The task -
In the entries below, every line with the string "Gespräch" is to be reported.

Records from a data source -
-- Opening Marker --

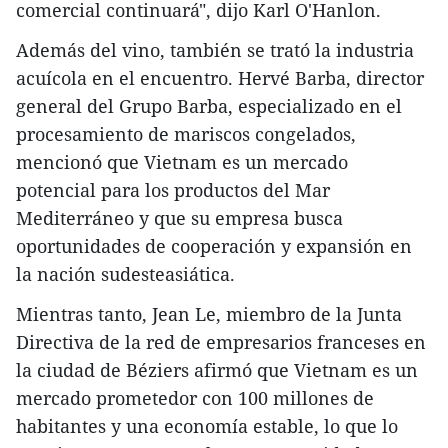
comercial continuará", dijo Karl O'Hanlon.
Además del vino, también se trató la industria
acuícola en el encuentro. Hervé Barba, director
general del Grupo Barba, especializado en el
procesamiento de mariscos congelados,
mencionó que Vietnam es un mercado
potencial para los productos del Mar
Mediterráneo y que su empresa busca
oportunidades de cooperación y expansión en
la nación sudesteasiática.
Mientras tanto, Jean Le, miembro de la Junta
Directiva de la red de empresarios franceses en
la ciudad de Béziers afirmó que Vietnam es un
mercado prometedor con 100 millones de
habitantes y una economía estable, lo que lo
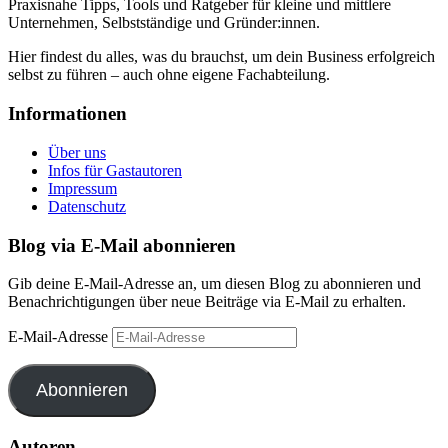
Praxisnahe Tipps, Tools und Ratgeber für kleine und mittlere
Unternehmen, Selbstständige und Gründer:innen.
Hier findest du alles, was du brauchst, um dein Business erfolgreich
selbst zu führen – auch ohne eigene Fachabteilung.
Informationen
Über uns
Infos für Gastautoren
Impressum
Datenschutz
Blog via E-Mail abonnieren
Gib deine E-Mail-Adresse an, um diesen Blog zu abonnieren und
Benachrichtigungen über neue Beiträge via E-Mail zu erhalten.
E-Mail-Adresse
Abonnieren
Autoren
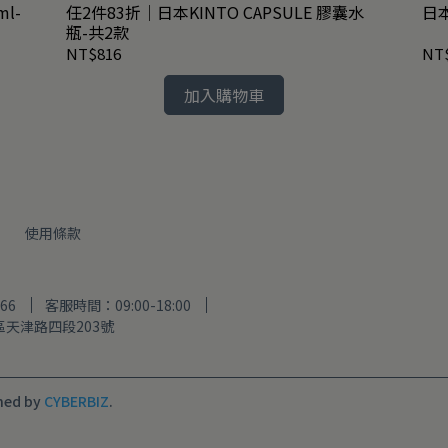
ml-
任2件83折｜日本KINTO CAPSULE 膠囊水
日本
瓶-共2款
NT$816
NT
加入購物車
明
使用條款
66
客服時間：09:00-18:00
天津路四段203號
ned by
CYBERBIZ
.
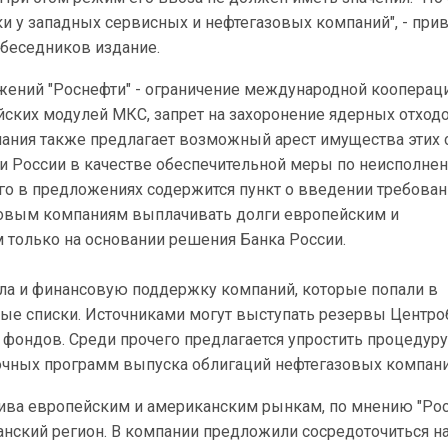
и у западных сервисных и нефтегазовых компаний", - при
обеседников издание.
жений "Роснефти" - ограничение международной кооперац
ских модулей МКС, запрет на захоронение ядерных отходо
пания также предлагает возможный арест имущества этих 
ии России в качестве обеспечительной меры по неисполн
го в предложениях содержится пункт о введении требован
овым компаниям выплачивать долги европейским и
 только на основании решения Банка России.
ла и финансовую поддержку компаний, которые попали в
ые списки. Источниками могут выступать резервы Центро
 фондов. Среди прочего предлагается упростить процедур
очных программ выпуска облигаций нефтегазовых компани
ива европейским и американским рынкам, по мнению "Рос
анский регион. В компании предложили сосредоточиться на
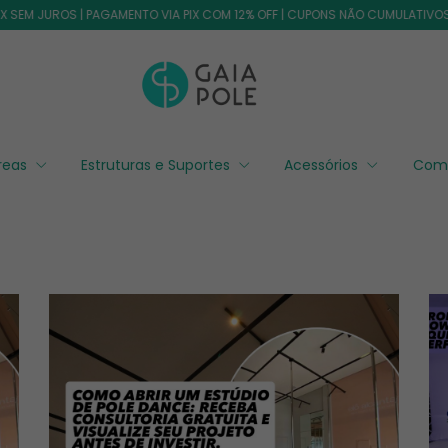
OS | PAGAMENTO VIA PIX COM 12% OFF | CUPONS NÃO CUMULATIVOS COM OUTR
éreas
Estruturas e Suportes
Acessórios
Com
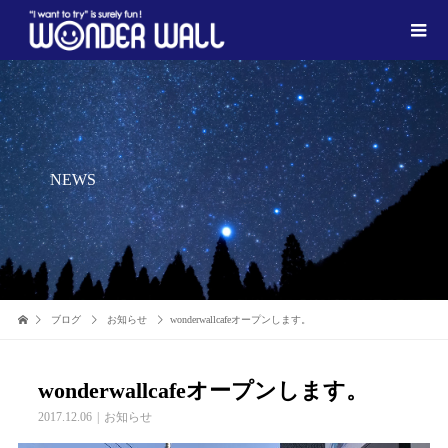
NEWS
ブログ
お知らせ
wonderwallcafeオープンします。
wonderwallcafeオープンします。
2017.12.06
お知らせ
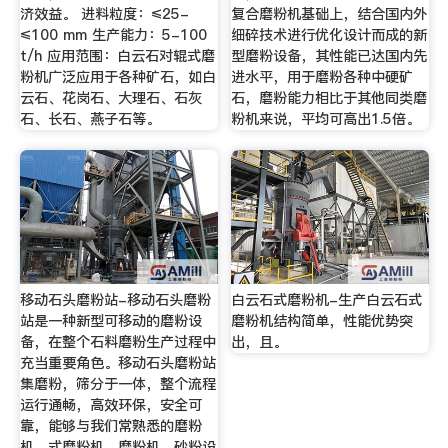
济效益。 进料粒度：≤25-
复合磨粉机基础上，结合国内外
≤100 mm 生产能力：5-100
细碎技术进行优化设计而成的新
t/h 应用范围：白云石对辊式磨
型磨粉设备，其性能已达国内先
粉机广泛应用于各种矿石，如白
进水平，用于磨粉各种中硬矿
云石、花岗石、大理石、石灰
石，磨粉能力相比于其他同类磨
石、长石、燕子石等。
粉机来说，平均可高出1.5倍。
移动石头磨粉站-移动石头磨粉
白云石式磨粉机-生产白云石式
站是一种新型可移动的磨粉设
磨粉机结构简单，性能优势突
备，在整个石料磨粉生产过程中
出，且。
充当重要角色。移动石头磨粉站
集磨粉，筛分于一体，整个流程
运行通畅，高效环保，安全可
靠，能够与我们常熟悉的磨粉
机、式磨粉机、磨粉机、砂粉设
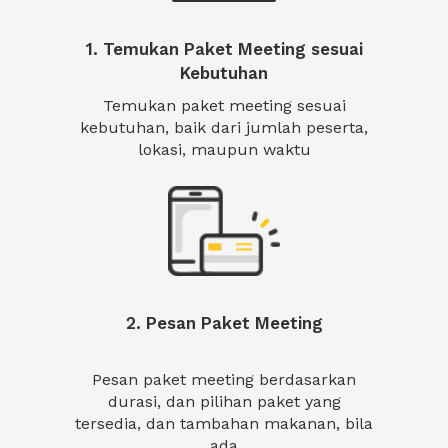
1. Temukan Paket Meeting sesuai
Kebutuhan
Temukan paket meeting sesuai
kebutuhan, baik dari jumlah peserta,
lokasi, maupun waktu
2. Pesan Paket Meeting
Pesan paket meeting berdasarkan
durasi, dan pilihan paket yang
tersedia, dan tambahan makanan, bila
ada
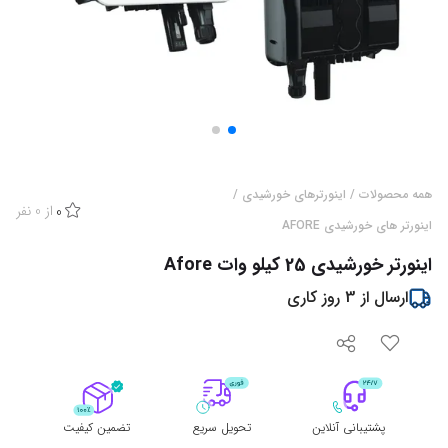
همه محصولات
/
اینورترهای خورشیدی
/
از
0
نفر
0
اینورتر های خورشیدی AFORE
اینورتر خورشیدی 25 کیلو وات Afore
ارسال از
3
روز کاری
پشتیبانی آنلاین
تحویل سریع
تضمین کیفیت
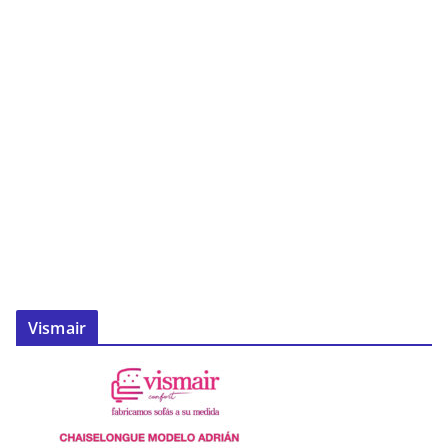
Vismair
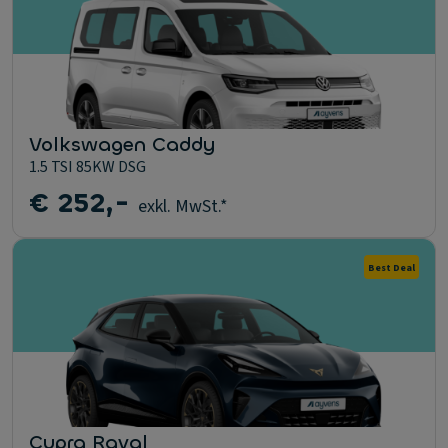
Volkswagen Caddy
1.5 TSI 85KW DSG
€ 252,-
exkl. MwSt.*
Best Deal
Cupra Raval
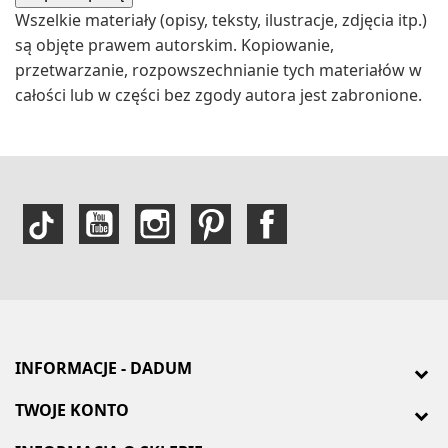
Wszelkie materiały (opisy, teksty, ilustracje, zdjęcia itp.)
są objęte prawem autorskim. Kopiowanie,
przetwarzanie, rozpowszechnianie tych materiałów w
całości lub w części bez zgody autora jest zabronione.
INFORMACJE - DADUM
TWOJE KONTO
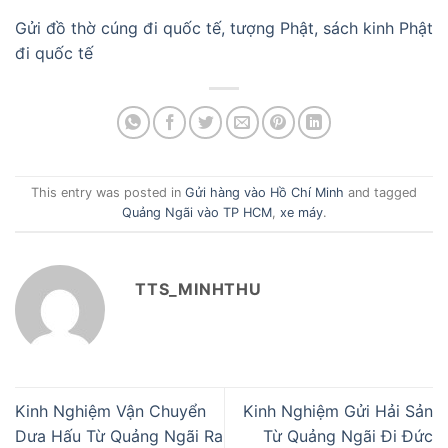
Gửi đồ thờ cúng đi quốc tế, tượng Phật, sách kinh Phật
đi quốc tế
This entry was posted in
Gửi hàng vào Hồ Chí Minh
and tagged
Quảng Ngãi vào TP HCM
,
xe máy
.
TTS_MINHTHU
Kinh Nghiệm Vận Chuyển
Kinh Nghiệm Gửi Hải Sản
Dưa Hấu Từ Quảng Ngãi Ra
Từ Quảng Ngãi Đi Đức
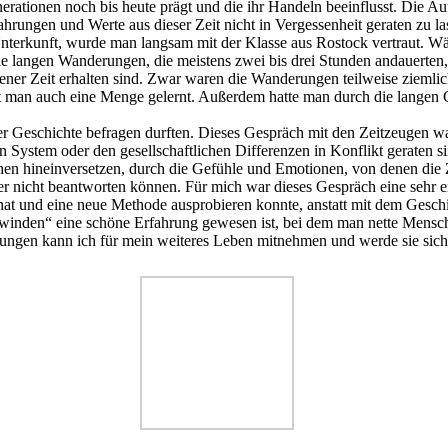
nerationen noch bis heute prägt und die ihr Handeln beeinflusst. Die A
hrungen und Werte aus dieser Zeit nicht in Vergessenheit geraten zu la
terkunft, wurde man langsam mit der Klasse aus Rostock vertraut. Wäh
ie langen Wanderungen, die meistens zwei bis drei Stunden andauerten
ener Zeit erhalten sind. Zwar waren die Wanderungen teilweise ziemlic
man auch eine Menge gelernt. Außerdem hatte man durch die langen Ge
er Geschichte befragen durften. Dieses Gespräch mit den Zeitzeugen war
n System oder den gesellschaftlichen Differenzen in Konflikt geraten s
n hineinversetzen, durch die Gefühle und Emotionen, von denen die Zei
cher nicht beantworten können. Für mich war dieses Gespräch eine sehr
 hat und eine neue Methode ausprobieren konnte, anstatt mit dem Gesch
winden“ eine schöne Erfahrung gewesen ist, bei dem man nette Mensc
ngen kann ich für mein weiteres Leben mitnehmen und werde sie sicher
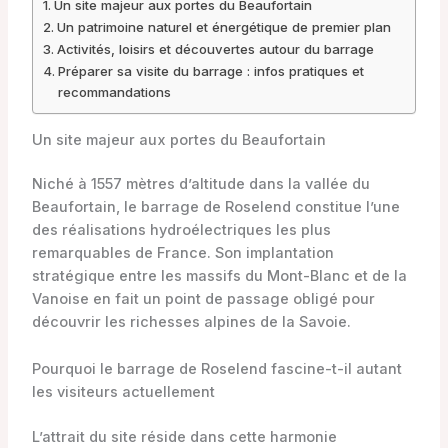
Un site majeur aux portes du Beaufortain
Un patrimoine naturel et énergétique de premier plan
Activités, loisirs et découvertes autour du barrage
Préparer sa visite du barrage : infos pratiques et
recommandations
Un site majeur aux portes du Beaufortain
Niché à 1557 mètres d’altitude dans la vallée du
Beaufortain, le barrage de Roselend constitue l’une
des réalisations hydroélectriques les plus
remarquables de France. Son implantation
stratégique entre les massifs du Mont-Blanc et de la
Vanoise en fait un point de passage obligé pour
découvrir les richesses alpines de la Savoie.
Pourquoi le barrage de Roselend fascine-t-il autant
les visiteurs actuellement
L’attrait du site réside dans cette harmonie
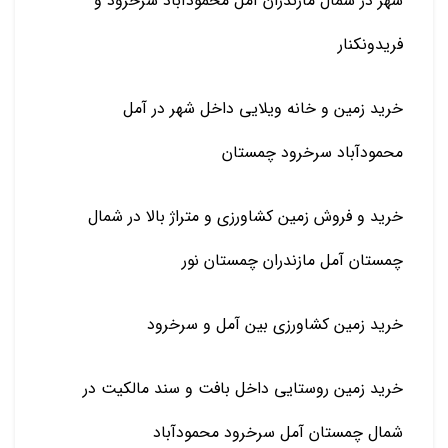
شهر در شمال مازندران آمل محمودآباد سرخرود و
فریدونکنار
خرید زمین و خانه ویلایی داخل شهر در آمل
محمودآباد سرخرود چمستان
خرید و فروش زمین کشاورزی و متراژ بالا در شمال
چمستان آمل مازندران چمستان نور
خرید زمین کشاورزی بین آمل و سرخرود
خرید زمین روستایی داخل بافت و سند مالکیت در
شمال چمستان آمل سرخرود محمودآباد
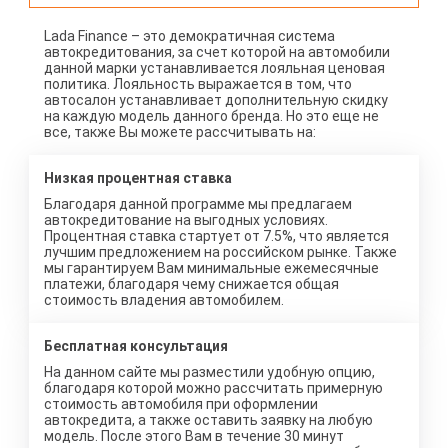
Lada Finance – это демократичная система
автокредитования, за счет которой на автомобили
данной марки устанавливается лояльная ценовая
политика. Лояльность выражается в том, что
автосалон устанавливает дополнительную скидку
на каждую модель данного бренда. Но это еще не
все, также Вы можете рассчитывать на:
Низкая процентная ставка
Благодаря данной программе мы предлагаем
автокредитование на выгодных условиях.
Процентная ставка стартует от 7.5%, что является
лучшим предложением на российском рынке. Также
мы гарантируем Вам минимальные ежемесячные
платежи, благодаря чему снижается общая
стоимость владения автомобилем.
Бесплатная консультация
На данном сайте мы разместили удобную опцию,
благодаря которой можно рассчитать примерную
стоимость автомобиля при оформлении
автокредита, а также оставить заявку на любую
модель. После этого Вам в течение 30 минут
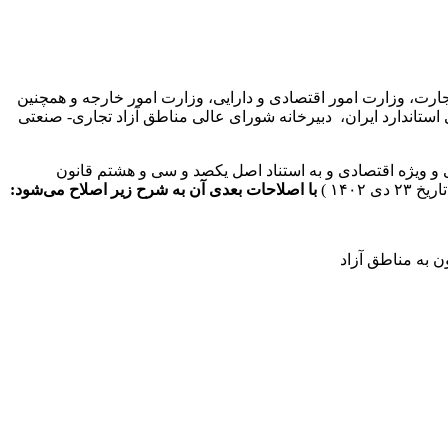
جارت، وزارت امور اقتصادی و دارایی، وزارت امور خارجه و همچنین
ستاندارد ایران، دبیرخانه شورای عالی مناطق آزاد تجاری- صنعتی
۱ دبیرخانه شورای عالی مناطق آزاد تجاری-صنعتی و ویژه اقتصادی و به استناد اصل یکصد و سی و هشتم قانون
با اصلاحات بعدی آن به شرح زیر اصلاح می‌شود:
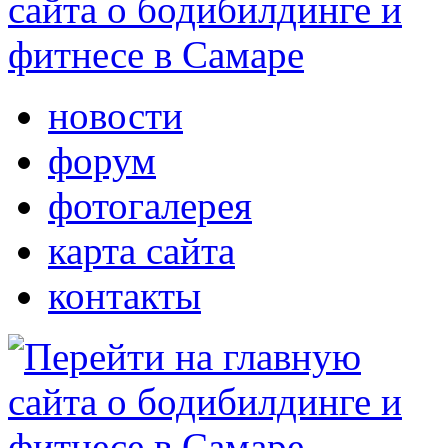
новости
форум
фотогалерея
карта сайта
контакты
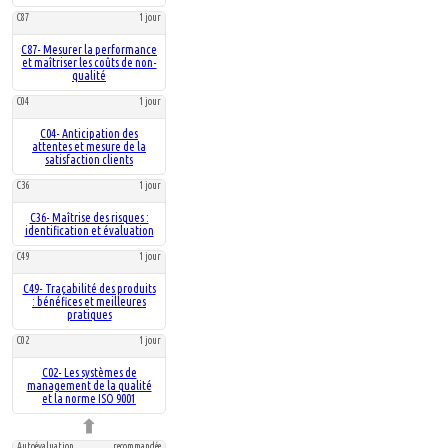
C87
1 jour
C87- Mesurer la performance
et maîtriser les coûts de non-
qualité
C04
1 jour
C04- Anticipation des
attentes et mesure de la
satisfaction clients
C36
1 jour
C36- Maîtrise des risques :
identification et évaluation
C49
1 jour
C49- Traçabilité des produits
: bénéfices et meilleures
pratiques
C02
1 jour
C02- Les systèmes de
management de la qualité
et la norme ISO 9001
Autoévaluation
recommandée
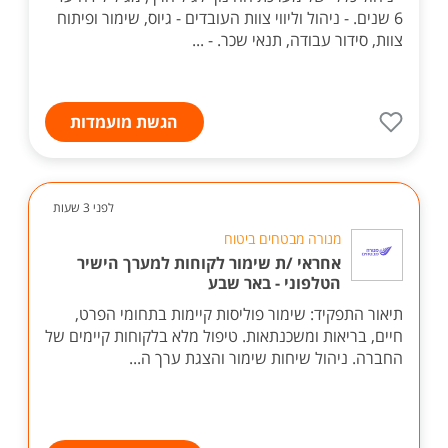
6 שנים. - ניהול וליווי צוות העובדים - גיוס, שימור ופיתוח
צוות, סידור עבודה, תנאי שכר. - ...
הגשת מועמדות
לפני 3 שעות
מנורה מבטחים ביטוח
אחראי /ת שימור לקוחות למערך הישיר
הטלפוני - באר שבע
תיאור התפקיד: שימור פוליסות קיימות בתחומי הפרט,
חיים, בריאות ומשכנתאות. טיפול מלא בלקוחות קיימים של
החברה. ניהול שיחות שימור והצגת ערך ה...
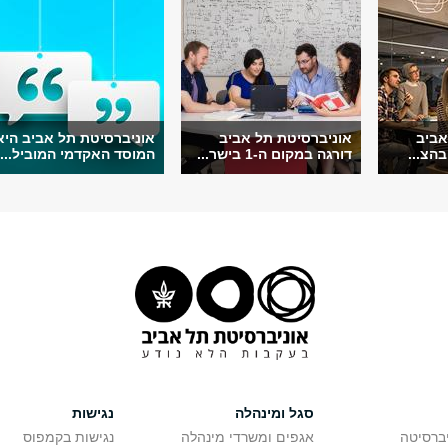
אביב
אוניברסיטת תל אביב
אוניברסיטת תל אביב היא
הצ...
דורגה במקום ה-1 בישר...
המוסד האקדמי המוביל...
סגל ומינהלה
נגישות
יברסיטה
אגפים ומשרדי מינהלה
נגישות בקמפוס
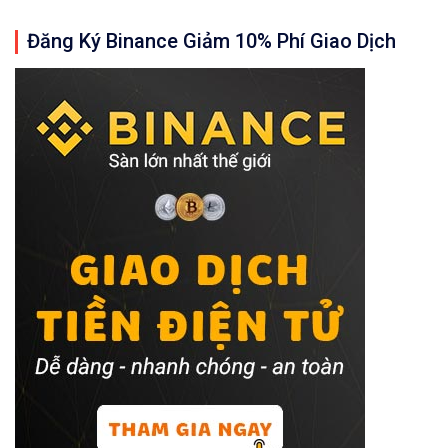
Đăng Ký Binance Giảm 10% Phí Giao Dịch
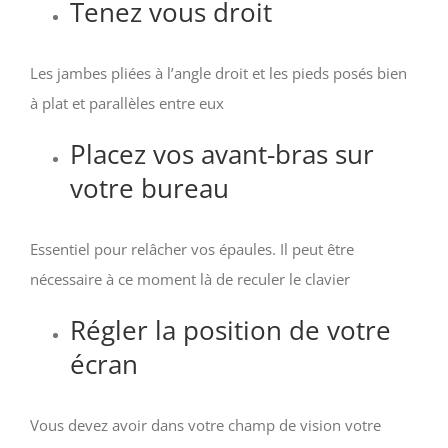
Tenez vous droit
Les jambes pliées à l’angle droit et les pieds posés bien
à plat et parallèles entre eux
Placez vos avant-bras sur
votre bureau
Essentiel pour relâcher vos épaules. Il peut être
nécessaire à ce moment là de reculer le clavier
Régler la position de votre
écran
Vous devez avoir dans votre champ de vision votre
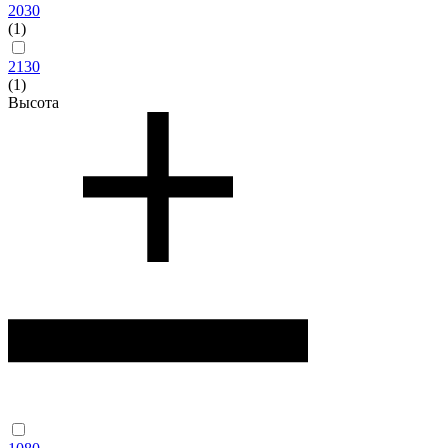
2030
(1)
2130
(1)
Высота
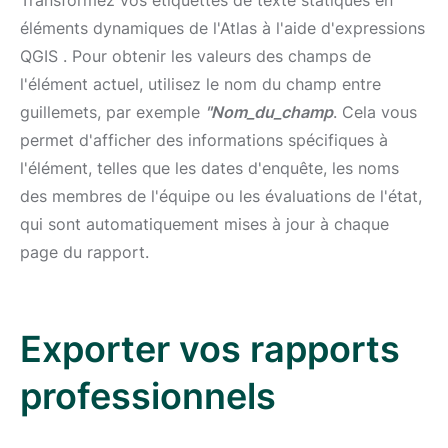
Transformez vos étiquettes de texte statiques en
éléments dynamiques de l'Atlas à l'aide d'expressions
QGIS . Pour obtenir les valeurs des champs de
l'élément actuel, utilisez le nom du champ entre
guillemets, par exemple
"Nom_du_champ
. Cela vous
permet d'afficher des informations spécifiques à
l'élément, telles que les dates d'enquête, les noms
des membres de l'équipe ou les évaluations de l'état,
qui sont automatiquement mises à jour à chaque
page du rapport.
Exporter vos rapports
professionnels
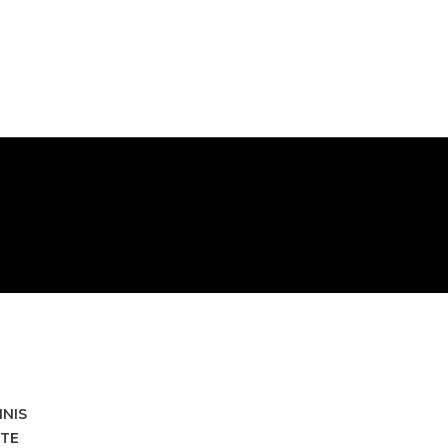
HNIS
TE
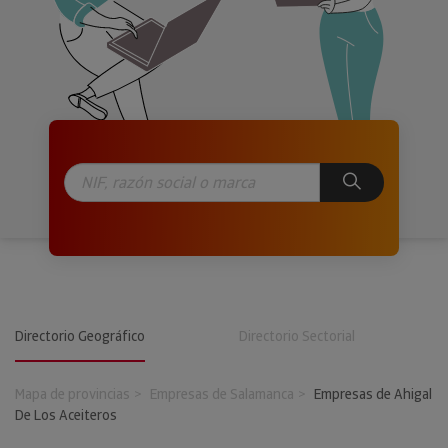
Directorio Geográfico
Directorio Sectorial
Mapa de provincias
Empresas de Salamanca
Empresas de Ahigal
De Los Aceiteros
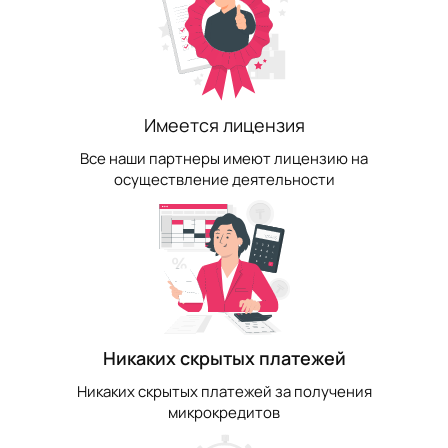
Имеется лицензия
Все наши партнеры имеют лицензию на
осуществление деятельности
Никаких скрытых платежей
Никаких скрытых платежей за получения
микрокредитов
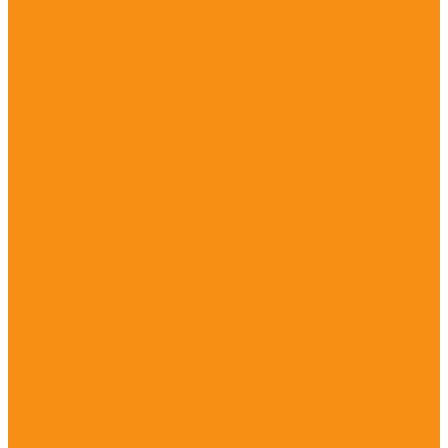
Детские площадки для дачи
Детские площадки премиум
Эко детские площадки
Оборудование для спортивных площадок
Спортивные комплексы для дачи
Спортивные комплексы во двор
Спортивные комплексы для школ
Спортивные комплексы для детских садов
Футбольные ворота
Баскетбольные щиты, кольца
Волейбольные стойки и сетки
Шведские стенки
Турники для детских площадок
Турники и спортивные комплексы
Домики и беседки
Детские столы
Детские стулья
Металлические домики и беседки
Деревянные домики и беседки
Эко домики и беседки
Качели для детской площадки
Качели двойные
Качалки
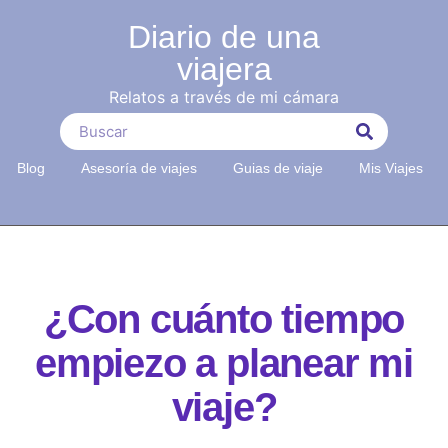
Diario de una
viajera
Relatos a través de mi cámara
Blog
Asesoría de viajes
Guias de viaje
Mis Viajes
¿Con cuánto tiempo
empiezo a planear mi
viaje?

-- Closing Marker --

Exercise answer -
er Geschichte befragen durften. Dieses Gespräch mit den Zeitzeugen war
cher nicht beantworten können. Für mich war dieses Gespräch eine sehr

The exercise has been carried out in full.